Saksi Sebut Situng KPU Tampilkan Data Salah
Saksi ahli 02 Hermansyah ( Foto: Beritasatu TV )
Aichi Halik / AHL Rabu, 19 Juni 2019 | 18:31 WIB

Jakarta, Beritasatu.com - Tim hukum paslon 02 Prabowo Subianto-Sandiaga Uno menghadirkan saksi, Hermansyah, seorang ahli IT lulusan ITB.

Hermansyah berbicara soal kejanggalan Sistem Informasi Penghitungan Suara (situng) KPU, terutama terkait kesalahan input data perolehan suara sehingga menampilkan data keliru.

"Saya mendatangi KPU Pusat 3 Mei dan KPUD Bogor 4 Mei bersama Fadli Zon. Di sisi KPU pusat, banyak sekali kelemahan dari sisi pelaporan, kalau kita lihat, saya sendiri membaca mendapatkan informasi sekitar 73 ribu kesalahan di sisi input dilaporkan ke Bawaslu dan sebagainya, itu yang saya baca," ujar Hermansyah dalam sidang lanjutan sengketa hasil pilpres, di Gedung Mahkamah Konstitusi (MK), Jakarta Pusat, Rabu (19/6/2019).

"Jadi dari sisi saya menyimpulkan ada satu kelemahan yang paling mendasar adalah bagaimana melakukan input di situng," papar Hermansyah.

Saksi paslon 02 ini juga mempersoalkan kinerja penginput data dan verifikator.
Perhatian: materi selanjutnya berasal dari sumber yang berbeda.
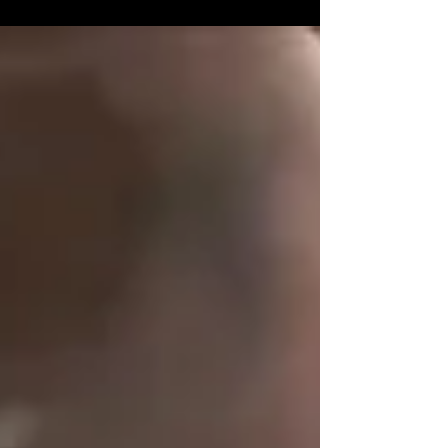
Fight Site (via the link below) for...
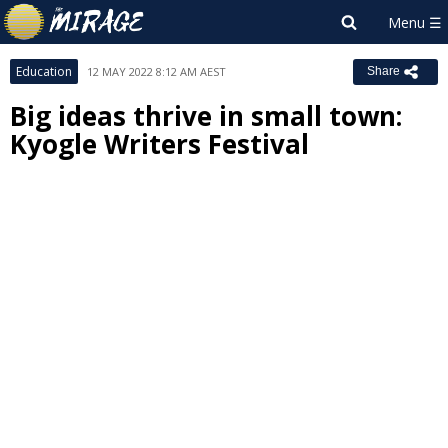
Education
12 MAY 2022 8:12 AM AEST
Share
Big ideas thrive in small town:
Kyogle Writers Festival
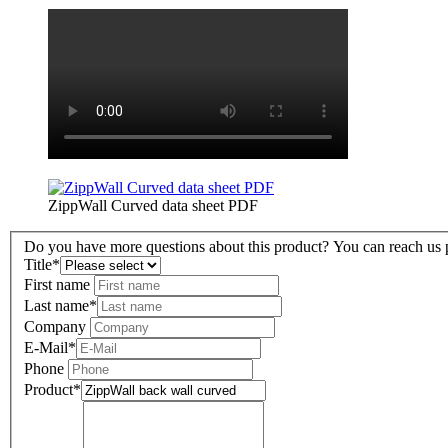
ZippWall Curved data sheet PDF
Do you have more questions about this product? You can reach us pe
Title
*
First name
Last name
*
Company
E-Mail
*
Phone
Product
*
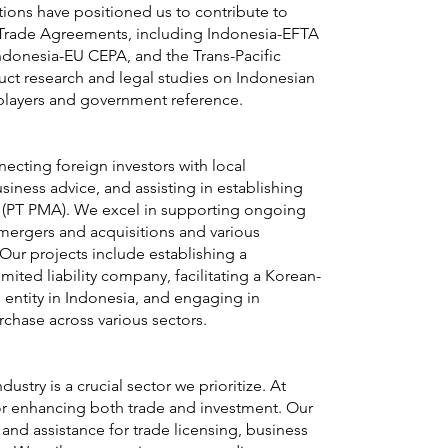
ions have positioned us to contribute to
Trade Agreements, including Indonesia-EFTA
ndonesia-EU CEPA, and the Trans-Pacific
uct research and legal studies on Indonesian
players and government reference.
ecting foreign investors with local
siness advice, and assisting in establishing
es (PT PMA). We excel in supporting ongoing
mergers and acquisitions and various
 Our projects include establishing a
ited liability company, facilitating a Korean-
ntity in Indonesia, and engaging in
rchase across various sectors.
dustry is a crucial sector we prioritize. At
 for enhancing both trade and investment. Our
and assistance for trade licensing, business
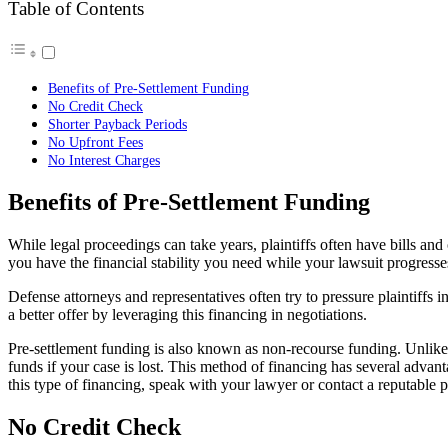
Table of Contents
Benefits of Pre-Settlement Funding
No Credit Check
Shorter Payback Periods
No Upfront Fees
No Interest Charges
Benefits of Pre-Settlement Funding
While legal proceedings can take years, plaintiffs often have bills an
you have the financial stability you need while your lawsuit progresse
Defense attorneys and representatives often try to pressure plaintiffs i
a better offer by leveraging this financing in negotiations.
Pre-settlement funding is also known as non-recourse funding. Unlike t
funds if your case is lost. This method of financing has several advan
this type of financing, speak with your lawyer or contact a reputable
No Credit Check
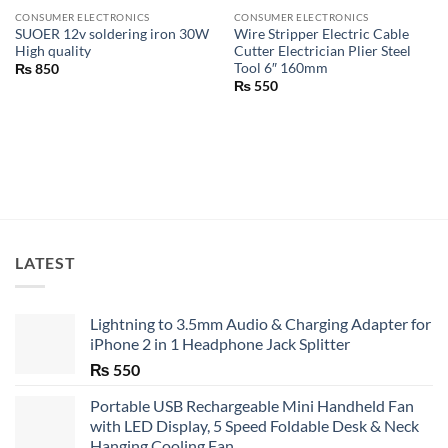
CONSUMER ELECTRONICS
CONSUMER ELECTRONICS
SUOER 12v soldering iron 30W
Wire Stripper Electric Cable
High quality
Cutter Electrician Plier Steel
Tool 6″ 160mm
₨
850
₨
550
LATEST
Lightning to 3.5mm Audio & Charging Adapter for
iPhone 2 in 1 Headphone Jack Splitter
₨
550
Portable USB Rechargeable Mini Handheld Fan
with LED Display, 5 Speed Foldable Desk & Neck
Hanging Cooling Fan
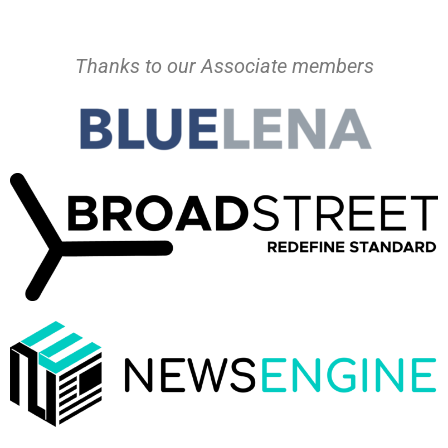
Thanks to our Associate members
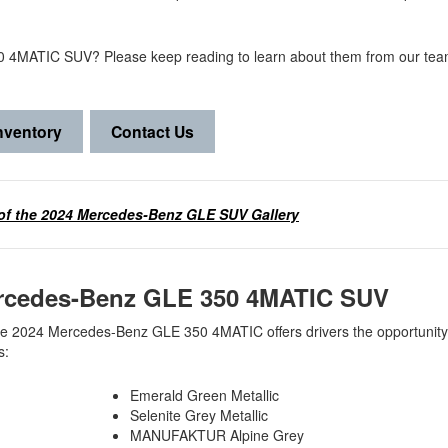
50 4MATIC SUV? Please keep reading to learn about them from our tea
nventory
Contact Us
of the 2024 Mercedes-Benz GLE SUV Gallery
 Mercedes-Benz GLE 350 4MATIC SUV
the 2024 Mercedes-Benz GLE 350 4MATIC offers drivers the opportunity
ns:
Emerald Green Metallic
Selenite Grey Metallic
MANUFAKTUR Alpine Grey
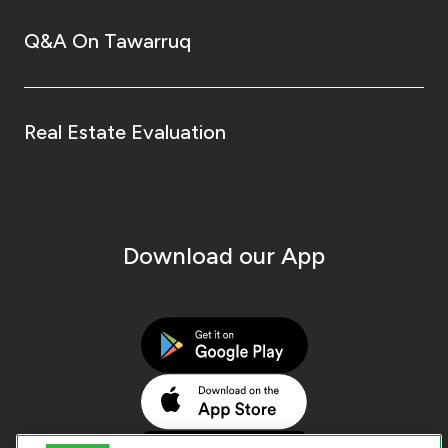
Q&A On Tawarruq
Real Estate Evaluation
Download our App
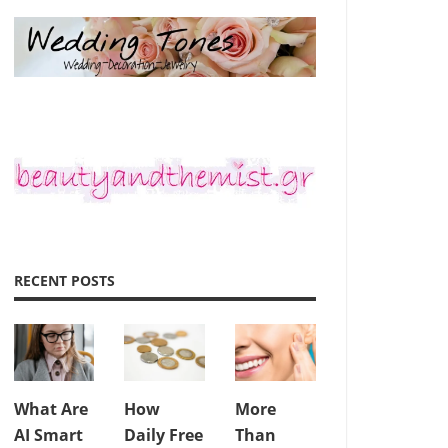
RECENT POSTS
What Are
How
More
AI Smart
Daily Free
Than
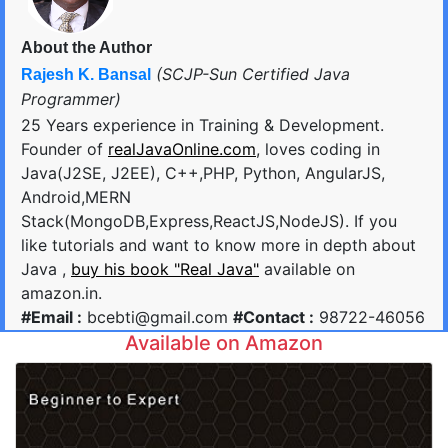
About the Author
(SCJP-Sun Certified Java
Rajesh K. Bansal
Programmer)
25 Years experience in Training & Development.
Founder of
realJavaOnline.com
, loves coding in
Java(J2SE, J2EE), C++,PHP, Python, AngularJS,
Android,MERN
Stack(MongoDB,Express,ReactJS,NodeJS). If you
like tutorials and want to know more in depth about
Java ,
buy his book "Real Java"
available on
amazon.in.
#Email :
bcebti@gmail.com
#Contact :
98722-46056
Available on Amazon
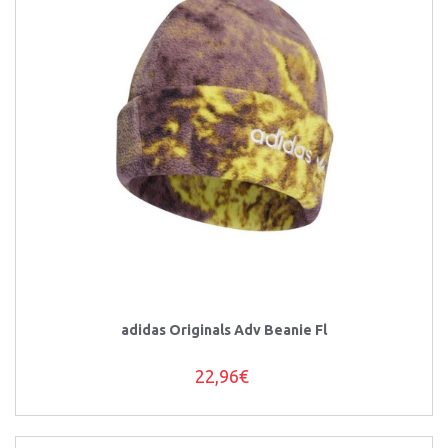
adidas Originals Adv Beanie Fl
22,96€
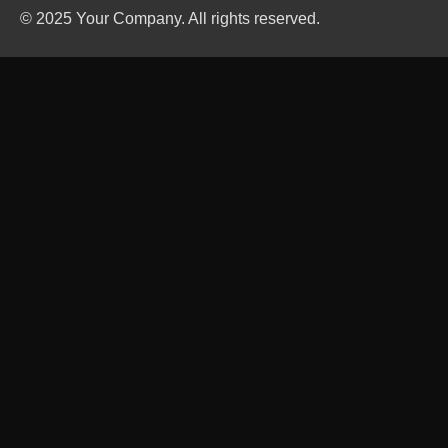
© 2025 Your Company. All rights reserved.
Dia menyebut KPU menetapkan jumlah petugas terkait situng sebanyak 25 orang.

"Tapi saat saya kunjungi di Bogor sekitar 4 orang dan seorang verifikator itu seorang pegawai negeri dan dia punya admin pegawai negeri itu saya peroleh dari meninjau KPUD Bogor," kata Hermansyah.

Hermansyah juga melihat bahwa hasil scan C1 dan teks berisi informasi di dalam C1 tidak masuk dalam waktu yang sama.

"Kita lihat ada ribuan file tanpa teks. Delay antara pengiriman teks bisa 5-10 menit setelah itu baru file ditampilkan," ujar Hermansyah.

Menurut Hermansyah, seharusnya foto atau hasil scan dokumen C1 bisa masuk ke dalam sistem bersamaan dengan versi teksnya sehingga data yang muncul ke publik tidak salah.

Hermansyah mengatakan, pada era teknologi saat ini seharusnya tidak sulit untuk melakukan hal itu.

"Dengan adanya teknologi yang kita miliki sekarang seharusnya kelambatan dan kesalahan itu tidak terjadi lagi," ujar Hermansyah.